- _Task description_: Find the string "predaj" in the records and copy each line where it occurs.

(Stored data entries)
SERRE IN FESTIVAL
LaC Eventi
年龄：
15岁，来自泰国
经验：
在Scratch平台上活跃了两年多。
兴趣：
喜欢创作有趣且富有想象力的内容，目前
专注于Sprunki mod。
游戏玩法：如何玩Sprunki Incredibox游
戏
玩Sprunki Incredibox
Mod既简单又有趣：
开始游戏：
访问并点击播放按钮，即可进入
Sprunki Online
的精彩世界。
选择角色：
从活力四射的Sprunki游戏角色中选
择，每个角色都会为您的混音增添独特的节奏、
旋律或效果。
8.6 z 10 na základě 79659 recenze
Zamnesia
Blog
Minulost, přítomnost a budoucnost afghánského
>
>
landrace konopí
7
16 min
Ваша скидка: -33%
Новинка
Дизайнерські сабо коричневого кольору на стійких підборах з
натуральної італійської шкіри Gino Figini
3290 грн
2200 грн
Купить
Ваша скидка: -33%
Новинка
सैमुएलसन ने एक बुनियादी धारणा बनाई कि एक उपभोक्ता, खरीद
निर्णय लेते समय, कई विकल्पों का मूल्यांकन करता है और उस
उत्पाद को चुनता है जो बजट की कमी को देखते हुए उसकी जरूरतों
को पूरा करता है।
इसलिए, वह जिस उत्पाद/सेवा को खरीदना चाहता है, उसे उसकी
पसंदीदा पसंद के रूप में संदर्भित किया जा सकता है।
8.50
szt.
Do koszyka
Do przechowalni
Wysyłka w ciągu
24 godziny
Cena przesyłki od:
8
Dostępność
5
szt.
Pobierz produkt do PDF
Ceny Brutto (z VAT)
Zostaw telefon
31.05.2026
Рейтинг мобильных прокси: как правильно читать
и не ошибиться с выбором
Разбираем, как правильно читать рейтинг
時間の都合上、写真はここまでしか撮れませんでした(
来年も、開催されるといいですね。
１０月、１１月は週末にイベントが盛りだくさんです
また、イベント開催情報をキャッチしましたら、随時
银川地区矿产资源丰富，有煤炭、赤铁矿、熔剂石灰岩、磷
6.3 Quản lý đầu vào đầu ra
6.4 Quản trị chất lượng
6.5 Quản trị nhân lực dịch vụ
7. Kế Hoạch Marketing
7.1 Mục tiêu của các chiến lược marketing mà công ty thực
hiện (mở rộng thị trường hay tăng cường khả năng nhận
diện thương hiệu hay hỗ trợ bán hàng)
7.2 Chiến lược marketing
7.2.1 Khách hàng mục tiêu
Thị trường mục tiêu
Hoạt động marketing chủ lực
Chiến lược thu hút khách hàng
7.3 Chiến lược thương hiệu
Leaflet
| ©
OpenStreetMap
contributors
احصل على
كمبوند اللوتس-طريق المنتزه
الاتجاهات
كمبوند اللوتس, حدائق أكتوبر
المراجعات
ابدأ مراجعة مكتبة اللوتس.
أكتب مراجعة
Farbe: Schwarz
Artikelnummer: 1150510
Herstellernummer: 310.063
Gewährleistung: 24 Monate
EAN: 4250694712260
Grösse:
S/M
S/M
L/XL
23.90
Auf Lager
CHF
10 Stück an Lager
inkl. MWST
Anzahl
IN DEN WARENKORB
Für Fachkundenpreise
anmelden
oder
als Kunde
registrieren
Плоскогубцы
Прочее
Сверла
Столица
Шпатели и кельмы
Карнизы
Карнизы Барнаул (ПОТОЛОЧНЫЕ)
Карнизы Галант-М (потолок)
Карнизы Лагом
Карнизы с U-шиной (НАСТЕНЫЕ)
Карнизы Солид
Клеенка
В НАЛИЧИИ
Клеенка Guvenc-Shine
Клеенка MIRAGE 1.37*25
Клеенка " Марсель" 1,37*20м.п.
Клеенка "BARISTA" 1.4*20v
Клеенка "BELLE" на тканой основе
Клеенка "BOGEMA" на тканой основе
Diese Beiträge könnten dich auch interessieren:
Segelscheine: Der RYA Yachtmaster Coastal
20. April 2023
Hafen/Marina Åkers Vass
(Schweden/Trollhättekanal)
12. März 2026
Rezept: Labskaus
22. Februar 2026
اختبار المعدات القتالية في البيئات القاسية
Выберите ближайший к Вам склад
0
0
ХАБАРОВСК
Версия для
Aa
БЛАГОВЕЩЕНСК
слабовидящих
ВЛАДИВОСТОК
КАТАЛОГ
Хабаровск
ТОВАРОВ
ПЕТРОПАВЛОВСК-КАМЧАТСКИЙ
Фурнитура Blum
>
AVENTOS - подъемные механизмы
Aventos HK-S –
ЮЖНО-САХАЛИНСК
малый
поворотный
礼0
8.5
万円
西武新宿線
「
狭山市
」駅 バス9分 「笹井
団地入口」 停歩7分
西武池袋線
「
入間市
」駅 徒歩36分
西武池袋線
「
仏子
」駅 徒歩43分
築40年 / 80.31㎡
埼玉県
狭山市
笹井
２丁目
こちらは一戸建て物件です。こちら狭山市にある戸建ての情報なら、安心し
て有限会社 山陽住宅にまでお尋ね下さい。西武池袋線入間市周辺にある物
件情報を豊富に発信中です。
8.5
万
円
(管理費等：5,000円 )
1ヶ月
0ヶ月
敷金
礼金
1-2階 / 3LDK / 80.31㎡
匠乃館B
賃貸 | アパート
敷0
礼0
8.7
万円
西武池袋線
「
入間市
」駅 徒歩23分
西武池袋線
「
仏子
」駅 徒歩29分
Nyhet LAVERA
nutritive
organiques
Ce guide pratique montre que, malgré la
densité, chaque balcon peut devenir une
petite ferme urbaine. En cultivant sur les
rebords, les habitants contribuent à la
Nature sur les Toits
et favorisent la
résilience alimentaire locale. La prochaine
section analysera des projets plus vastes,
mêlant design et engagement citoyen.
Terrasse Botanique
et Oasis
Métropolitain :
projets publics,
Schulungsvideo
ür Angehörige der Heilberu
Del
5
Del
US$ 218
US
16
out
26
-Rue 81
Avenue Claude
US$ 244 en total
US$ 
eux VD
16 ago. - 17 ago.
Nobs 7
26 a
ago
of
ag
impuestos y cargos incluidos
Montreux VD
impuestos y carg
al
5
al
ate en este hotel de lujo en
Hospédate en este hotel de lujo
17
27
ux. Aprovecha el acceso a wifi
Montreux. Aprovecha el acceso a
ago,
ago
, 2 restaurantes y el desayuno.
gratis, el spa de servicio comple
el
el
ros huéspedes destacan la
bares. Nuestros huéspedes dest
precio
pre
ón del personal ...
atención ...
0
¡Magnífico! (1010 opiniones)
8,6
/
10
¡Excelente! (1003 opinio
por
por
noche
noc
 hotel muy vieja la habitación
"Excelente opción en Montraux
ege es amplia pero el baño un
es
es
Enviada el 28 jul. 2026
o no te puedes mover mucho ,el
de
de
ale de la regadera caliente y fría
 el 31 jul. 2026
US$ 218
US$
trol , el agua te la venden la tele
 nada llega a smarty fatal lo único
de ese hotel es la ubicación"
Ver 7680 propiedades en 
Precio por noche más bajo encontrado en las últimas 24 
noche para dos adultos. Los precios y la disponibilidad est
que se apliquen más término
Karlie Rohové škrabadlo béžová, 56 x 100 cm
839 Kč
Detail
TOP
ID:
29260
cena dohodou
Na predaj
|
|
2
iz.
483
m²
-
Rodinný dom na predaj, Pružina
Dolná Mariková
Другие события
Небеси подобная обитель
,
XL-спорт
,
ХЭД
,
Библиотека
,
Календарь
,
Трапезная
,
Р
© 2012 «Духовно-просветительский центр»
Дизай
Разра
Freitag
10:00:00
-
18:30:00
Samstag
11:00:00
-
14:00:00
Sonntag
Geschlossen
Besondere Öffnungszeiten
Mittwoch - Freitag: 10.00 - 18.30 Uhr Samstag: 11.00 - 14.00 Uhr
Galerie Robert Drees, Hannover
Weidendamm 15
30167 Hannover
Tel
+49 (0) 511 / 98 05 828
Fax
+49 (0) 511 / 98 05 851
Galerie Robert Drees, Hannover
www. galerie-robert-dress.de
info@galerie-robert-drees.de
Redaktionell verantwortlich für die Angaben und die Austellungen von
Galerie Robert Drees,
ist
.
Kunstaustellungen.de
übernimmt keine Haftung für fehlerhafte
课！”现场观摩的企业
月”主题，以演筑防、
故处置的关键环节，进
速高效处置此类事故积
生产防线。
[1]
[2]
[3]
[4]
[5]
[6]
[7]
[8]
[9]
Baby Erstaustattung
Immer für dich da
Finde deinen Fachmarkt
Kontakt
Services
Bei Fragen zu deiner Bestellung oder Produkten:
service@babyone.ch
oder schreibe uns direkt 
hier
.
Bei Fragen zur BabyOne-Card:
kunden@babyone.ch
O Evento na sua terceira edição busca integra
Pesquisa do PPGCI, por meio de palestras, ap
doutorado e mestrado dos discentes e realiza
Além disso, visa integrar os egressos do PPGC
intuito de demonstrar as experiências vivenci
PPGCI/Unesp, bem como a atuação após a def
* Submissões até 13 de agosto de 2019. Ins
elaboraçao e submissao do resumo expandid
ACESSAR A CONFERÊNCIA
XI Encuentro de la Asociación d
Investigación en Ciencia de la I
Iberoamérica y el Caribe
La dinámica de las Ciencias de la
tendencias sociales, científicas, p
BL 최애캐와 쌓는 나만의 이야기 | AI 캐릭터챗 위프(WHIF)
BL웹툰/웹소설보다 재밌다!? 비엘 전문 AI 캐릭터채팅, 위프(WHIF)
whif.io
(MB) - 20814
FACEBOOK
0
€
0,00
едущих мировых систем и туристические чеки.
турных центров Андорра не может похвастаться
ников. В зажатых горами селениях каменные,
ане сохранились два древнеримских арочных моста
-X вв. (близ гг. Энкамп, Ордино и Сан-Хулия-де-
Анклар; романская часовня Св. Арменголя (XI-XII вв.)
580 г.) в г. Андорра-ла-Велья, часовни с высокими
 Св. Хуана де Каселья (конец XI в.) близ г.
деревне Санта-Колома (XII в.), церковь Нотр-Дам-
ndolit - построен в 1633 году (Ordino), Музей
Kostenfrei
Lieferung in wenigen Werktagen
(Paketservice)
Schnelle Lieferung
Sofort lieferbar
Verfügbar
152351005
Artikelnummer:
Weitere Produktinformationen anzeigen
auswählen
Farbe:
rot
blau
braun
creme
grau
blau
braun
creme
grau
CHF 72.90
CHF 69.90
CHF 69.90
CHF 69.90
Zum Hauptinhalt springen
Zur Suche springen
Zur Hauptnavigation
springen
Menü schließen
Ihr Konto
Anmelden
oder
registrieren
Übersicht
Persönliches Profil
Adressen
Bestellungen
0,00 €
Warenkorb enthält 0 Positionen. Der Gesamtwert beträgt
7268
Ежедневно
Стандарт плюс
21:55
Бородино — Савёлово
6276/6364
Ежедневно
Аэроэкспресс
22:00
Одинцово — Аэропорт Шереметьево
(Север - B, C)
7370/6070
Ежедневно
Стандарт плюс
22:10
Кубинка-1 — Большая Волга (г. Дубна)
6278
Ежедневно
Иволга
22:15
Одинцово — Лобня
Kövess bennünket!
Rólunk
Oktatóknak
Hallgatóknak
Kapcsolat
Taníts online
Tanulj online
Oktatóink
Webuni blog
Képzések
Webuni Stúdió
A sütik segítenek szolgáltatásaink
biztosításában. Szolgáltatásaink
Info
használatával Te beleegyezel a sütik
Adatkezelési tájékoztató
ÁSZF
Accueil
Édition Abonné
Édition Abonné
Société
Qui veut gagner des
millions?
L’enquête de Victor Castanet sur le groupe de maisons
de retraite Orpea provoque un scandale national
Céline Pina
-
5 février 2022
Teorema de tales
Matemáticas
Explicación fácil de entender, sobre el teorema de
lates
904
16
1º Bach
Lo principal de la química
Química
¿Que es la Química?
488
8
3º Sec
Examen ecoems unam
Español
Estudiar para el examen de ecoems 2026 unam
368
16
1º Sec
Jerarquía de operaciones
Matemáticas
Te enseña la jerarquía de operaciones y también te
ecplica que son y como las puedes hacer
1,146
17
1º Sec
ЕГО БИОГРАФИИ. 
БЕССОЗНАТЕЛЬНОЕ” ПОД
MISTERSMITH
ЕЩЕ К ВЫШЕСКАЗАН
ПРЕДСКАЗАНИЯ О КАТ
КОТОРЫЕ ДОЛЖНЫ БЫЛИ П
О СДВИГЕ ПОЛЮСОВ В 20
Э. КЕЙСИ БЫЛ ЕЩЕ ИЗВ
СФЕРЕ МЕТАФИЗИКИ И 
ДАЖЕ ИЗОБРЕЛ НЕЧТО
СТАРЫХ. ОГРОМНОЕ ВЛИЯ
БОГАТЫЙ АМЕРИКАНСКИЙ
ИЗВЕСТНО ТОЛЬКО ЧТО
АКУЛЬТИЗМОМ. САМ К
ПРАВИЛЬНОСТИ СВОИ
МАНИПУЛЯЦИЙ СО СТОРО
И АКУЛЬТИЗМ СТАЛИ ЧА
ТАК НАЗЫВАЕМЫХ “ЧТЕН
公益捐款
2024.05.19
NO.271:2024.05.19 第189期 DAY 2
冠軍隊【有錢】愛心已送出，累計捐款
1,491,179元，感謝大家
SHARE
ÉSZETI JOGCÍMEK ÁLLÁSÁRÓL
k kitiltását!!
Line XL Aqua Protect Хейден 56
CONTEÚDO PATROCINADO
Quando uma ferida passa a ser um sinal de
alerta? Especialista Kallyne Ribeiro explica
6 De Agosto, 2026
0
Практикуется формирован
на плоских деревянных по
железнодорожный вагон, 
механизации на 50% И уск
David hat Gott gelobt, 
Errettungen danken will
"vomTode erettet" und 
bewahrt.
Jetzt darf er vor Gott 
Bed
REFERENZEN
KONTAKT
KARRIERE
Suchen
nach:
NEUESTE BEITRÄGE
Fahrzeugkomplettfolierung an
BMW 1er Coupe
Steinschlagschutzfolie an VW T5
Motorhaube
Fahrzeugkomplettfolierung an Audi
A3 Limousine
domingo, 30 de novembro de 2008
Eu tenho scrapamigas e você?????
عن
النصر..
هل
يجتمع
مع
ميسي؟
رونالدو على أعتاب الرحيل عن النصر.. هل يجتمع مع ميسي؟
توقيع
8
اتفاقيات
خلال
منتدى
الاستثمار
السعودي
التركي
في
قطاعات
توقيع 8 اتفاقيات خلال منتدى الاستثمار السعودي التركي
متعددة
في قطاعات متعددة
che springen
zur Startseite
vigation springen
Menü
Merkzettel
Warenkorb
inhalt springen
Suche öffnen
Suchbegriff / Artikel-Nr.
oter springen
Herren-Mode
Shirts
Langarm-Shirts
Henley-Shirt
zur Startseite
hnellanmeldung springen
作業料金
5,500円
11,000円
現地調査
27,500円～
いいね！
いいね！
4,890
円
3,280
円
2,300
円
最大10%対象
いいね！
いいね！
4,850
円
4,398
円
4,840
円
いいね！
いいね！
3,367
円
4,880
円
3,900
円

- _The completed task_:
Na predaj
Rodinný dom na predaj, Pružina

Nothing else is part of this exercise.